Direktur Jenderal (Dirjen) Kebudayaan, Hilmar Farid, mengungkapkan tugas besar untuk mengelola kebudayaan ini memang tidak mudah, salah satu tugas besar ketika kita membicarakan Indonesian Heritage Agency sebagai Badan Layanan Umum (BLU) Museum dan Cagar Budaya ini adalah melakukan transformasi kelembagaan.

“Sekarang ini Indonesian Heritage Agency mengelola 18 museum dan 34 cagar budaya. Ini adalah BLU pertama dibidang kebudayaan milik Republik Indonesia,” ungkap Hilmar.

Konsep Reimajinasi yang diusung oleh Indonesian Heritage Agency. Ada tiga aspek utama, yaitu reprograming (pemrograman ulang), redesigning (perancangan ulang), dan reinvigorating (memperkuat tata kelola).
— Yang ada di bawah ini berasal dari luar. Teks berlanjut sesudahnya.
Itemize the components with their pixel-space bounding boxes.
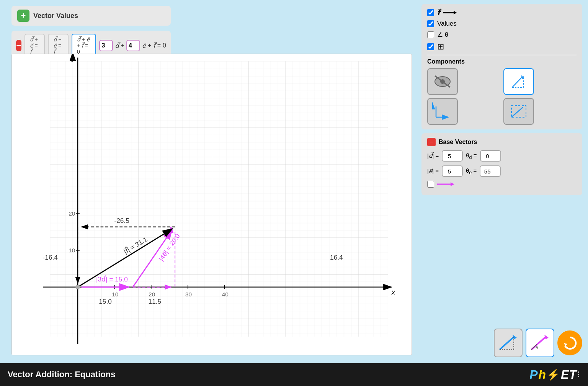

Peluncuran IHA membawa harapan dalam kebangkitan semangat pelestarian dan pengembangan budaya. Seluruh elemen masyarakat harus terlibat untuk memastikan bahwa kekayaan budaya Indonesia tetap menjadi bagian penting dari identitas nasional dan sumber inspirasi bagi semua.

Hilmar menegaskan, “Kita membuka pintu kerja sama kepada semua pihak untuk masuk ke museum-museum guna melihat peluang-peluang bagaimana mengembangkannya sebagai rumah belajar, sumber inspirasi guna memajukan kebudayaan Indonesia,” tutup Hilmar.